[[ Material for this exercise, beginning ]]
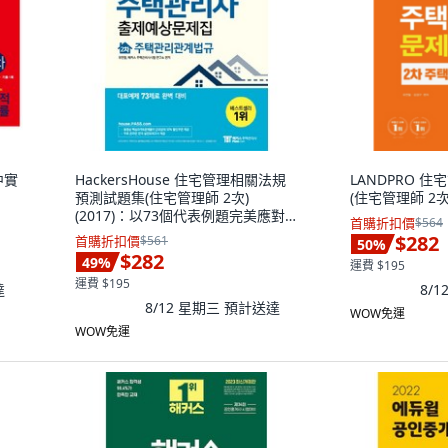
中實
HackersHouse 住宅管理相關法規
LANDPRO 
預測試題集(住宅管理師 2次)
(住宅管理師 2次)
(2017)：以73個代表例題完美應對,
首購折扣價
$564
Hackers Pass
$282
首購折扣價
$561
50
%
$282
49
%
運費 $195
運費 $195
達
8/
8/12 星期三
預計送達
WOW免運
WOW免運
[[ Material for this exercise, end ]]
Excluding every picture, set down the listing exactly.

中實
HackersHouse 住宅管理相關法規
LANDPRO 
預測試題集(住宅管理師 2次)
(住宅管理師 2次)
(2017)：以73個代表例題完美應對,
首購折扣價
$564
Hackers Pass
$282
首購折扣價
$561
50
%
$282
49
%
運費 $195
運費 $195
達
8/
8/12 星期三
預計送達
WOW免運
WOW免運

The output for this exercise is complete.